Uwe Tellkamp, der mit seinem Erfolgsroman "Der Turm" einst ein Bild des bürgerlichen Milieus in der DDR zeichnete, löst mit seinen Äußerungen über Flüchtlinge Diskussionen aus. Deutlich wird ein Dilemma um Positionen, Populismus und freie Rede.

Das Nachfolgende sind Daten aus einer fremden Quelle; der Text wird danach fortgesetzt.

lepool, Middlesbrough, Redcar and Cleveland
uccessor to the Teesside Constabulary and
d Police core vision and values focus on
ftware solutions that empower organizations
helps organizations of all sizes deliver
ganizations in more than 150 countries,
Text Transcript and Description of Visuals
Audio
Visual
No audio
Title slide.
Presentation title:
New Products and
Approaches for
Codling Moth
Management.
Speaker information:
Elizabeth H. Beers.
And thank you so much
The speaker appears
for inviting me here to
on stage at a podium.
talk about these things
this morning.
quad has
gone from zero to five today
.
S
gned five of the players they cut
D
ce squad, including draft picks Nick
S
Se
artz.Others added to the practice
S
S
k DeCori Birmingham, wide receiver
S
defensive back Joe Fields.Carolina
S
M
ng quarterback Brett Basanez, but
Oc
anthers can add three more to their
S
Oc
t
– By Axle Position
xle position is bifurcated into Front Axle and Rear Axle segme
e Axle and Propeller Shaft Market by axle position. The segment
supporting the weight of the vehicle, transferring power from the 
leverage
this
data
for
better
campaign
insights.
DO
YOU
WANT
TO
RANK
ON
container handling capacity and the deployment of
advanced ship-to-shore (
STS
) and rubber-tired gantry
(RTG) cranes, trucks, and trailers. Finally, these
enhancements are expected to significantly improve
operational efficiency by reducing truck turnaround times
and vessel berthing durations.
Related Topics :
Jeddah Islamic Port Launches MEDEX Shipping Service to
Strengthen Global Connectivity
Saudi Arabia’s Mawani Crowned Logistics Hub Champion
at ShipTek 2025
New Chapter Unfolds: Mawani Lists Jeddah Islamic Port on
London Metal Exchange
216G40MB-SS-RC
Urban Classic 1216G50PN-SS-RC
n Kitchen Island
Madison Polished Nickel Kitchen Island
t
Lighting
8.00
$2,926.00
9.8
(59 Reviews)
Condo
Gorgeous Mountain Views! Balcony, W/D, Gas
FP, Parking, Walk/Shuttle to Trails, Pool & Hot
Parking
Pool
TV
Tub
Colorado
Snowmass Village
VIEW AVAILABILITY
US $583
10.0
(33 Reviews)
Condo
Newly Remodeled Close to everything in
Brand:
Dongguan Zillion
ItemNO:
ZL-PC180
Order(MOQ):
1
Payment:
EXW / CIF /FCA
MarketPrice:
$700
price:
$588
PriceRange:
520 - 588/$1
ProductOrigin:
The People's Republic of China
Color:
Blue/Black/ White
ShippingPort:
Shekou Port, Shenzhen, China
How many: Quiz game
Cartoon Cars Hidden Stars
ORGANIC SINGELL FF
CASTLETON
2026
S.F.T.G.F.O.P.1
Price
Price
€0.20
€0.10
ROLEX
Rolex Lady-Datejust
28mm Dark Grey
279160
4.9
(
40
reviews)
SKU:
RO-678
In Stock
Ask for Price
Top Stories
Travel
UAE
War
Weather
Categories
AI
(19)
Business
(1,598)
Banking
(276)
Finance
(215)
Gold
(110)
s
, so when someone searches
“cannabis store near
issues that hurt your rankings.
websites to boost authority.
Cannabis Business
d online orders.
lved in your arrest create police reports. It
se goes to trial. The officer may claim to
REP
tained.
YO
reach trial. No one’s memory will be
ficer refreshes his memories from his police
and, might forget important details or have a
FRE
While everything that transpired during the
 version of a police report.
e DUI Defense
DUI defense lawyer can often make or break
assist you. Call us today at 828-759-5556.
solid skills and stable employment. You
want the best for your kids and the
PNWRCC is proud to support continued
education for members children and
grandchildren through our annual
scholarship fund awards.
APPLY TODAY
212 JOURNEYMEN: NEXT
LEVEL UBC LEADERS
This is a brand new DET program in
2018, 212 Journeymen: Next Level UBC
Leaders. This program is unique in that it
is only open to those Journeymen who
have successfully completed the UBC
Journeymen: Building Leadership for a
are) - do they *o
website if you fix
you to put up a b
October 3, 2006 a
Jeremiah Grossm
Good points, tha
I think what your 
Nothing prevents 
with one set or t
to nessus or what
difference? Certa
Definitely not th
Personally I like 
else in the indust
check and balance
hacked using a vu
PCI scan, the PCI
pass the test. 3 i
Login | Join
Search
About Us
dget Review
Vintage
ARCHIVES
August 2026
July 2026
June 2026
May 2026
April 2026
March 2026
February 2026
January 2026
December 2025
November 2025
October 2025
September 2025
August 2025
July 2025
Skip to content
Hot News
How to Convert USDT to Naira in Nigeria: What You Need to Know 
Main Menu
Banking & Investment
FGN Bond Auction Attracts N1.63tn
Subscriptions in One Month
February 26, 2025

Dresden - Die Leipziger Buchmesse beginnt erst am Donnerstag, aber schon jetzt ist klar, dass es dabei erneut um Rechte gehen wird. Und um den Umgang des Literaturbetriebes mit ihnen: mit rechten Verlagen, rechten Autoren und dem Recht auf freie Meinungsäußerung. Wie schwer dabei eine Grenzziehung fällt, zeigt die Kontroverse um den Schriftsteller Uwe Tellkamp. Im Diskurs mit dem Lyriker Durs Grünbein hatte Tellkamp seine Nähe zur AfD und der ausländerfeindlichen Pegida in Dresden offen zur Schau gestellt. Bei diesem Thema geht schon lange ein Riss quer durch die sächsische Gesellschaft und zuweilen auch die Staatsregierung.

Wohlgemerkt: Der Streit der Literaten im Dresdner Kulturpalast war so geplant und so gewollt und im Titel schwarz auf weiß zu lesen: "Streitbar! Wie frei sind wir mit unseren Meinungen?" - insofern eigentlich auch alles gut gelaufen. Mit der Veranstaltung Ende vergangener Woche präsentierte sich Dresden im Rahmen der Bewerbung um den Titel "Kulturhauptstadt Europas". Sowohl Tellkamp als auch Grünbein stammen aus Dresden.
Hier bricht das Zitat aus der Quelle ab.